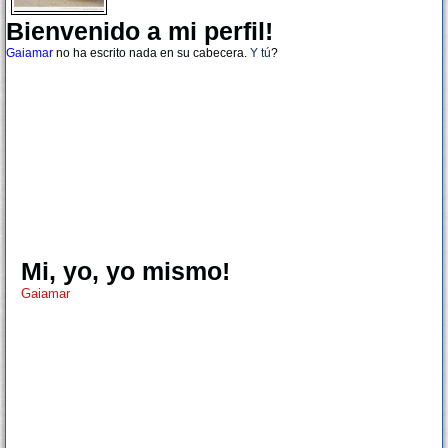
Bienvenido a mi perfil!
Gaiamar
no ha escrito nada en su cabecera.
Y tú
?
Mi, yo, yo mismo!
Gaiamar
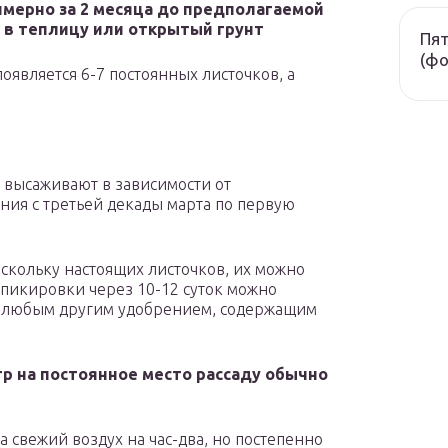
имерно за 2 месяца до предполагаемой
 в теплицу или открытый грунт
Пят
(фо
появляется 6-7 постоянных листочков, а
 высаживают в зависимости от
ия с третьей декады марта по первую
нескольку настоящих листочков, их можно
 пикировки через 10-12 суток можно
и любым другим удобрением, содержащим
р на постоянное место рассаду обычно
а свежий воздух на час-два, но постепенно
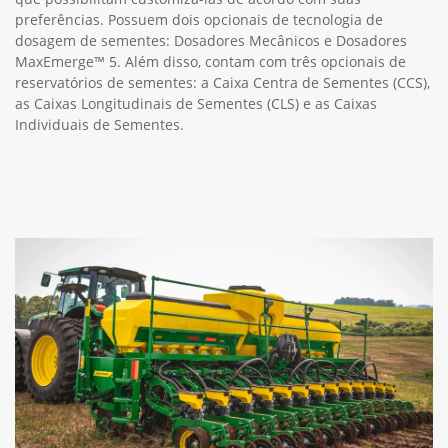
preferências. Possuem dois opcionais de tecnologia de
dosagem de sementes: Dosadores Mecânicos e Dosadores
MaxEmerge™ 5. Além disso, contam com três opcionais de
reservatórios de sementes: a Caixa Centra de Sementes (CCS),
as Caixas Longitudinais de Sementes (CLS) e as Caixas
Individuais de Sementes.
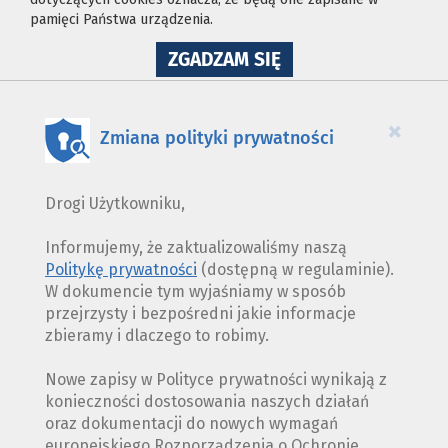
pamięci Państwa urządzenia.
NA
ZGADZAM SIĘ
WYKORZYSTANIE
PLIKÓW
COOKIES
×
Zmiana polityki prywatności
Drogi Użytkowniku,
Informujemy, że zaktualizowaliśmy naszą
Politykę prywatności
(dostępną w regulaminie).
W dokumencie tym wyjaśniamy w sposób
przejrzysty i bezpośredni jakie informacje
zbieramy i dlaczego to robimy.
Nowe zapisy w Polityce prywatności wynikają z
konieczności dostosowania naszych działań
oraz dokumentacji do nowych wymagań
europejskiego Rozporządzenia o Ochronie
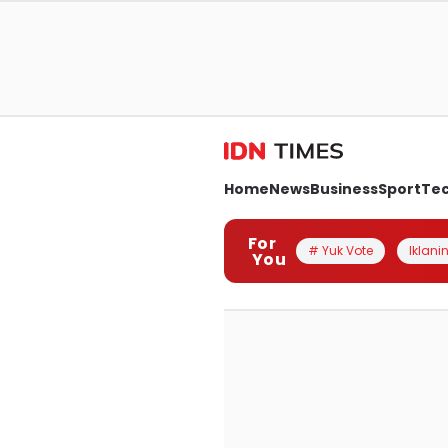
Home
News
Business
Sport
Te
For
# Yuk Vote
Iklanin
You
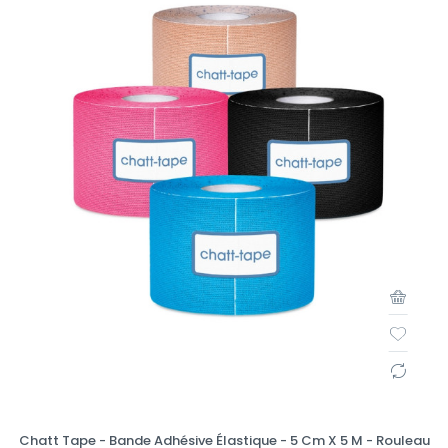
Chatt Tape - Bande Adhésive Élastique - 5 Cm X 5 M - Rouleau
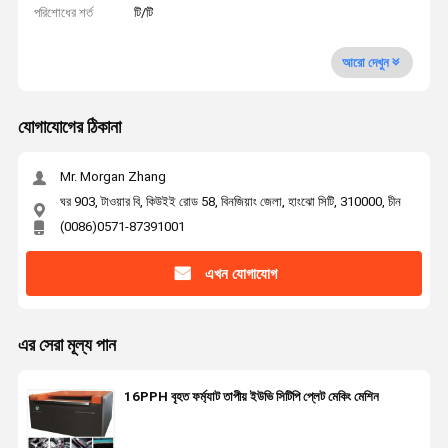
পরিশোধের শর্ত
টি/টি
আরো দেখুন
যোগাযোগের ঠিকানা
Mr. Morgan Zhang
ঘর 903, টাওয়ার বি, কিউইই রোড 58, বিনজিয়াং জেলা, হাংঝো সিটি, 310000, চীন
(0086)0571-87391001
এখন যোগাযোগ
এর সেরা মূল্য পান
16PPH বৃহত ফর্ম্যাট তাপীয় ইউভি সিটিপি প্লেট মেকিং মেশিন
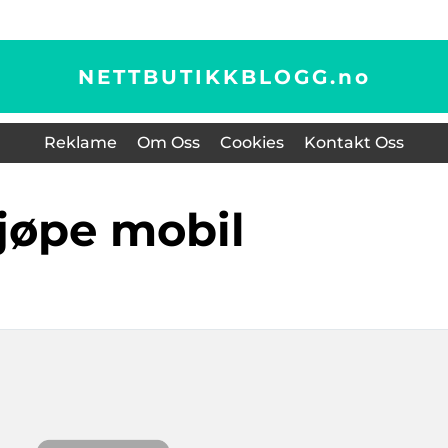
NETTBUTIKKBLOGG.
no
Reklame
Om Oss
Cookies
Kontakt Oss
kjøpe mobil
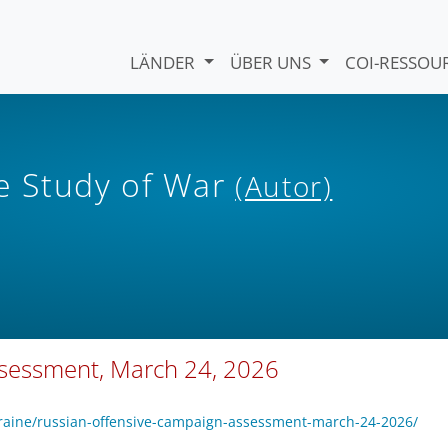
LÄNDER
ÜBER UNS
COI-RESSO
he Study of War
(Autor)
ssessment, March 24, 2026
kraine/russian-offensive-campaign-assessment-march-24-2026/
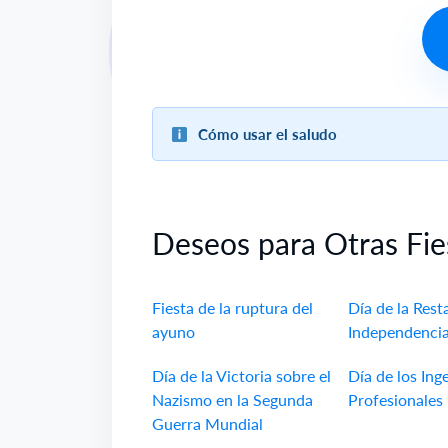
Cómo usar el saludo
Deseos para Otras Fie
Fiesta de la ruptura del
Día de la Rest
ayuno
Independencia
Día de la Victoria sobre el
Día de los Ing
Nazismo en la Segunda
Profesionales
Guerra Mundial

§

What you are asked to do:
Transcribe the opening line of the listing above, please, and every line after it through the line with "ия с третьей декады марта по первую", word for word, without pictures.

Reply to the task:
Bienvenido a mi perfil!
Gaiamar
no ha escrito nada en su cabecera.
Y tú
?
Mi, yo, yo mismo!
Gaiamar
имерно за 2 месяца до предполагаемой
 в теплицу или открытый грунт
Пят
(фо
появляется 6-7 постоянных листочков, а
 высаживают в зависимости от
ия с третьей декады марта по первую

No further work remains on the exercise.